LocoScript documents did not have a conventional file extension. The default filenames it suggested were DOCUMENT.000, DOCUMENT.001, etc.

Identification

All known (PCW) LocoScript files start with the three ASCII bytes 4A 4F 59 ("JOY"), followed by two bytes identifying the major format version:

  • 01 00: Identified by LocoScript 4 as "LocoScript 2 document (Export)"
  • 01 01: LocoScript 1 (emitted by 1.1, 1.11e, 1.20, 1.42H)
  • 01 02: LocoScript 2 (emitted by 2.03, 2.12, 2.16, 2.28b)
  • 01 03: Identified by LocoScript 4 as "LocoScript 3 document (Export)"
  • 01 04: LocoScript 3 and 2.5x (emitted by 2.54, 3.06b)
  • 01 05: Identified by LocoScript 4 as "LocoScript 4 document (Export)"
  • 01 06: LocoScript 4 (emitted by 4.06, 4.10, 4.11)

In addition, the byte at offset 0x7F must be the 8-bit checksum of the preceding 127 bytes.

PC versions' documents seem to have a similar initial structure but start with the three ASCII bytes 44 4F 43 ("DOC"):

  • LocoScript PC 1.08 (© 1990) comes with documents starting "DOC" followed by 01 01.
  • LocoScript Professional 2 Plus for MS-DOS (2.51) emits and reads documents starting with "DOC" followed by 01 03.

Other files used by LocoScript have a similar header, with their own three-letter identification codes:

  • "BMP" - Scalable font bitmap
  • "CHR" - Printer font
  • "CMB" - Dot matrix printer driver
  • "DMN" - Disc Manager data (LocoScript PC)
  • "DRV" - Driver
  • "EDC" - Spellchecker dictionary
  • "HLP" - Help file (LocoScript PC)
  • "KBD" - Keyboard layout
  • "KNO" - Settings
  • "OML" - Overlay (Mail merge)
  • "OSP" - Overlay (Spell checker)
  • "OVL" - Overlay
  • "PHR" - List of phrases
  • "PRI" - Printer driver
  • "SCR" - Screen characters
  • "SDC" - Spellchecker dictionary
  • "UDC" - Spellchecker dictionary
  • "XCH" - Scalable font


Converting LocoScript documents

Probably the most difficult problem with converting LocoScript documents into more readable formats is not the conversion process itself, but the fact that the majority of LocoScript files were stored on 3-inch floppy disks, which are now difficult to access. See the linked page for ideas for how to deal with this.

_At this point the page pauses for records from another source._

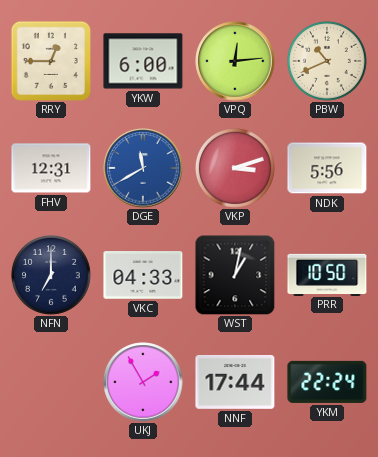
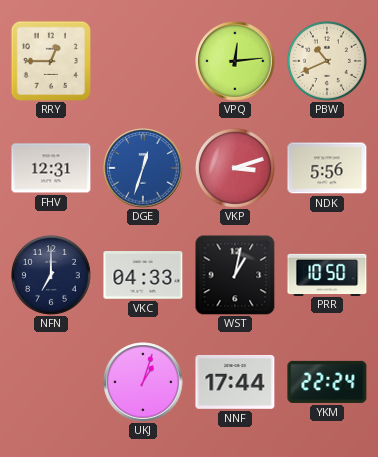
YKW: 6:00 -> none
DGE: 11:40 -> 12:33
UKJ: 1:55 -> 1:03
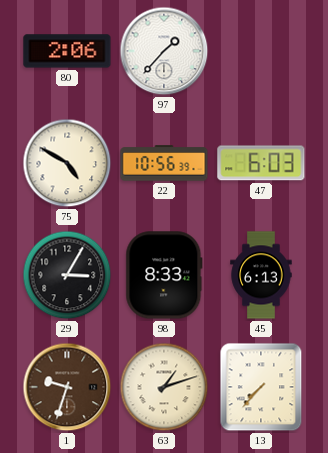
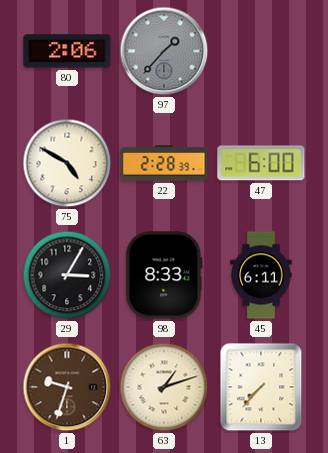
97 dial: white -> grey
22: 10:56 -> 2:28
47: 6:03 -> 6:00
45: 6:13 -> 6:11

LocoLink (and the later 'LocoLink for Windows') is a hardware / software combination that connects a PC parallel port to the expansion connector of an Amstrad PCW, and provides the software tools for both transferring LocoScript documents to the PC, as well as converting them to RTF or TXT formats. Note that the later PcW 16 has part of LocoLink built-in, and while this means documents can be transferred from an older PCW to a PcW 16 and then onto a PC, PcW 16 computers are few and far between, making this option unlikely.

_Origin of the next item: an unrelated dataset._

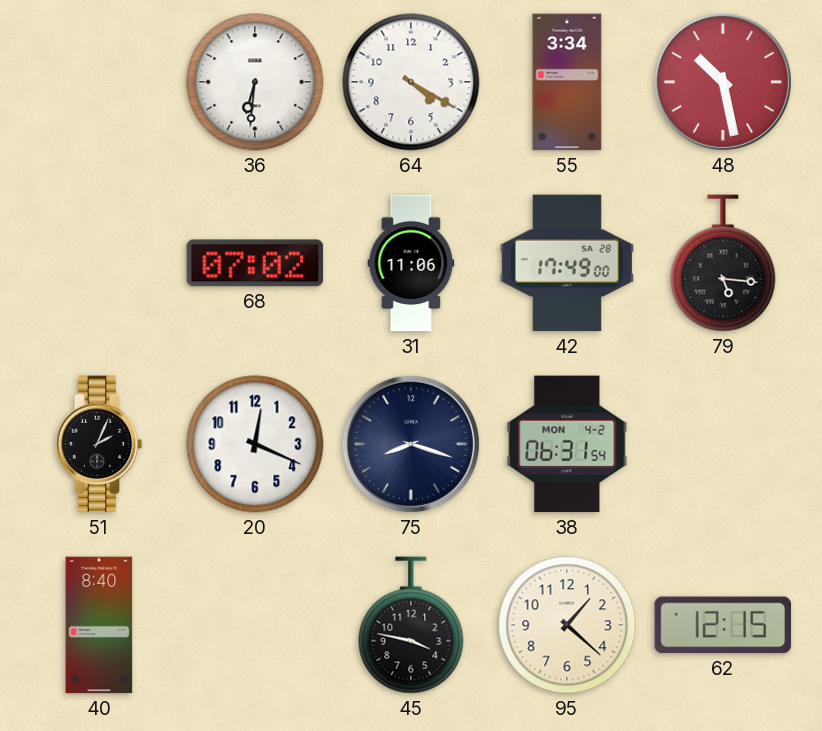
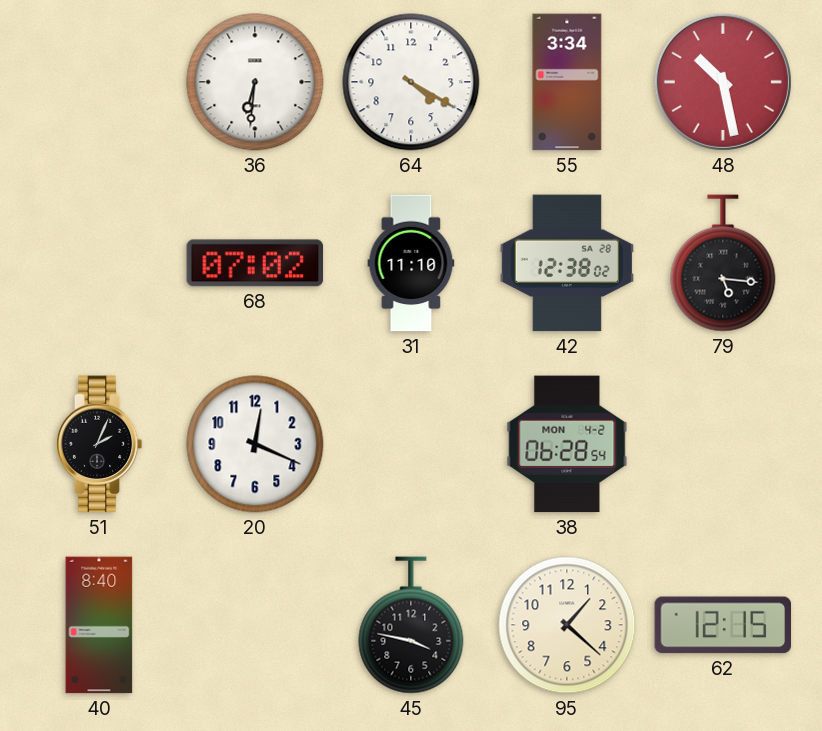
31: 11:06 -> 11:10
42: 17:49 -> 12:38
75: 8:18 -> none
38: 06:31 -> 06:28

PCW LocoScript used CP/M format for its discs, so LocoScript files are likely to be found in a CP/M file system.

Once you are at the stage of having individual document files:

  • AILINK by Ansible Information is former commercial software for Windows, now free, which can convert PCW LocoScript 1-4 documents to more modern formats such as RTF, keeping most of the formatting codes and special characters (not Greek and Cyrillic). It can do bulk conversions. If you're not trying to read actual floppy discs with it, it should work fine under modern Windows. It runs adequately on Linux under Wine.
  • The PC versions of LocoScript could read PCW files, and had an export function to other formats, but are no longer particularly easy to acquire and run themselves.